Le coureur, lui, ne voit pas forcément sa position d'équipier au sein de la BMC comme un manque d'ambition. «On a une grande équipe, assure-t-il. Mieux vaut gagner un Tour de France en courant aux côtés de Cadel Evans que de remporter mon étape personnelle. Bien sûr que j'espère franchir un palier et faire comme quand j'étais chez les M23 ou chez les juniors. Mais je suis fort pour aider. La preuve, on me prend toujours au Tour de France.»
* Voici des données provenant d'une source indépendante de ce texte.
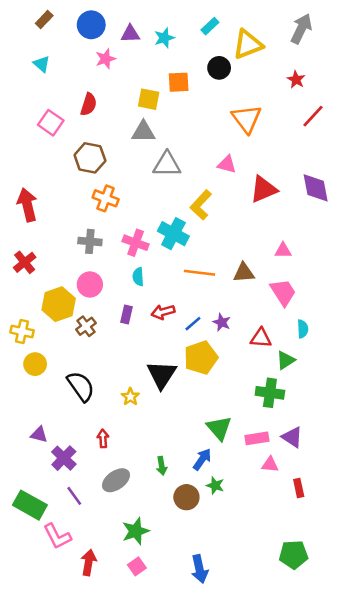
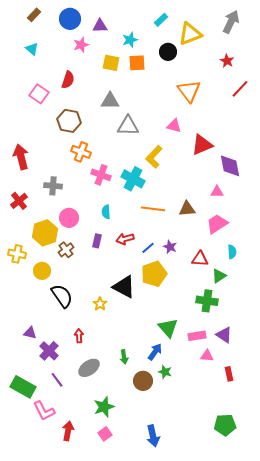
cyan star: (164, 38) -> (130, 40), moved
yellow square: (149, 99) -> (111, 63), moved
purple diamond: (316, 188) -> (230, 166), moved
gray cross: (90, 241) -> (53, 186), moved
pink cross: (136, 243) -> (101, 175), moved
pink trapezoid: (283, 292) -> (217, 224), turned -90
yellow circle: (35, 364) -> (42, 271), moved
black triangle: (162, 375) -> (124, 287), turned -35

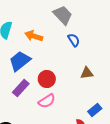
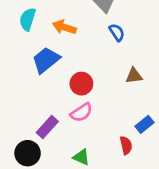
purple rectangle: (21, 88) -> (47, 127), moved

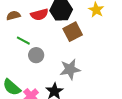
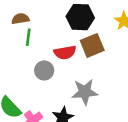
red semicircle: (39, 15) -> (65, 52), moved
green line: (23, 41) -> (28, 37), moved, turned 64

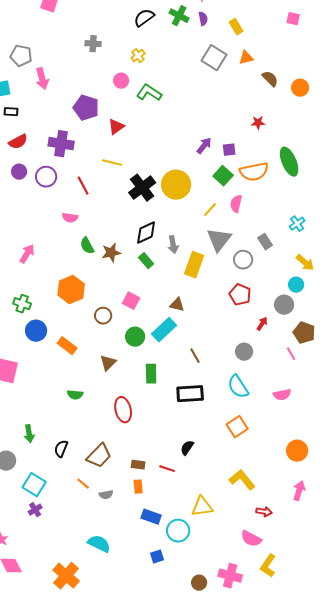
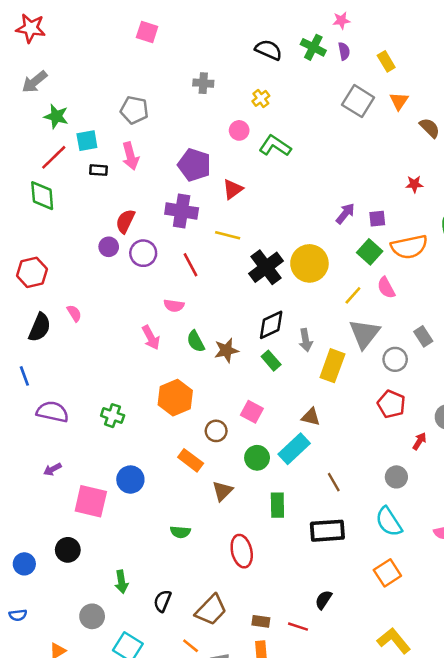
black semicircle: (144, 18) -> (269, 50), turned 60
gray pentagon: (21, 56) -> (134, 110), moved
orange triangle: (246, 58) -> (399, 101), turned -42
pink arrow: (42, 79) -> (130, 156), moved
red semicircle: (18, 142) -> (125, 221), moved, turned 144
purple cross: (61, 144) -> (182, 211), moved
pink semicircle: (236, 204) -> (386, 288), turned -42
pink arrow: (27, 254) -> (151, 338), moved, turned 120
blue circle: (36, 331) -> (130, 480), moved
orange rectangle: (67, 346) -> (191, 460), moved

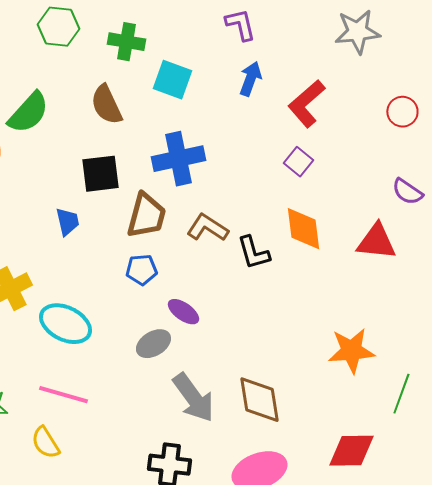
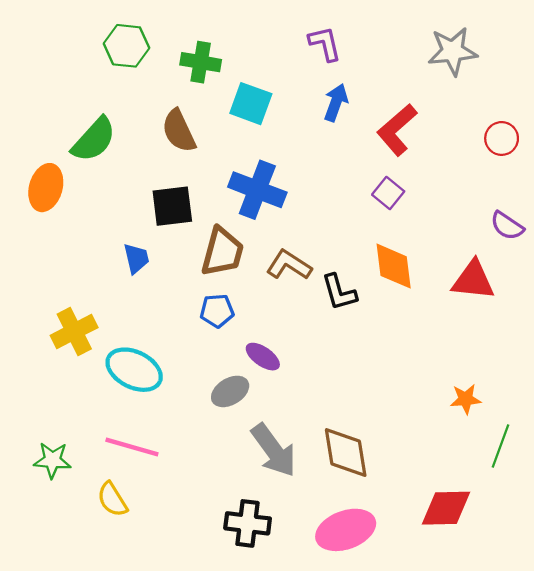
blue cross: (178, 159) -> (257, 190), turned 33
orange star: (351, 351) -> (466, 399), moved, size x0.6

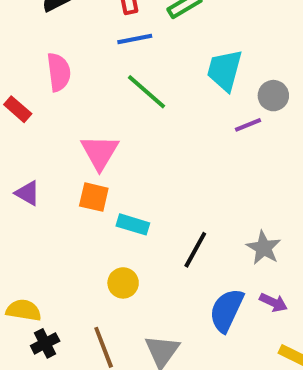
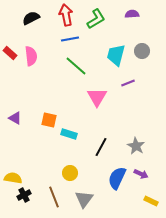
gray circle: (273, 96) -> (142, 51), moved
red rectangle: (18, 109) -> (10, 53), moved
pink triangle: (100, 152) -> (97, 97), moved
yellow circle: (123, 283) -> (70, 173), moved

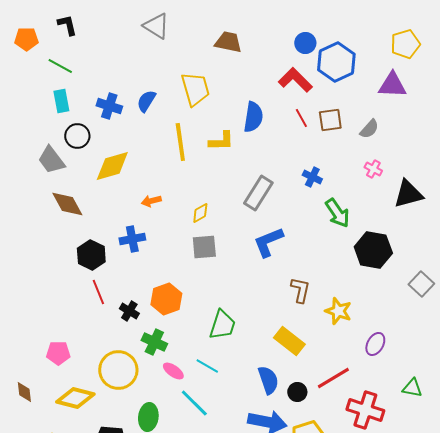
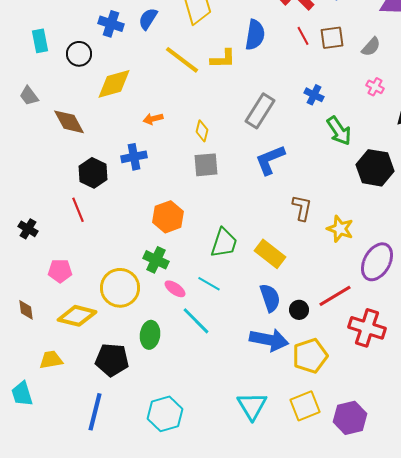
cyan rectangle: (61, 101) -> (40, 41), moved
yellow line: (180, 142) -> (182, 60), turned -45
gray trapezoid: (51, 160) -> (29, 96), moved, size x0.7
yellow diamond: (200, 213) -> (202, 131), turned -45
red line: (98, 292) -> (78, 210), moved
black cross: (129, 311) -> (28, 229), moved
yellow rectangle: (289, 341) -> (270, 254), moved
purple ellipse: (375, 344) -> (377, 262), size x1.6

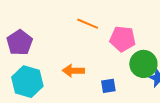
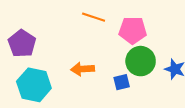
green circle: (143, 64) -> (141, 61), moved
On peut être d'accord ou pas avec les tactiques mises en place par John Lelangue - si vous les comprenez, c'est certainement qu'on vous a mal expliqué... -, mais pour le Lucernois qui dispute déjà son cinquième grand tour (un Giro, une Vuelta et dorénavant trois Tours de France), les choses sont limpides. «Dans notre formation, la structure est claire. Il y a trois coureurs présents pour rouler dans la plaine, trois autres pour accompagner les meilleurs en montagne et les deux leaders que sont Cadel Evans et Tejay van Garderen. Moi, j'ai toujours le même boulot à faire dans les étapes de plat.»

Dans un environnement comme la Grande Boucle, les stars sont nombreuses, les histoires de dopage font régulièrement la une et le travail collectif est trop rarement mis en exergue. «Mais le vélo, c'est comme le football, indique Schär. Il faut aussi des gens pour faire des passes afin de pouvoir marquer un but.» Ce travailleur infatigable n'exclut toutefois pas de pouvoir tenter sa chance en la jouant «perso» en troisième semaine, lorsque les organismes seront marqués par l'effort. «Un groupe peut se former à l'avant et prendre un peu de temps. Si je suis dedans, je suis sûr que je peux en gagner une.» En espérant que son rôle de passeur n'ait pas éclipsé son sens du but.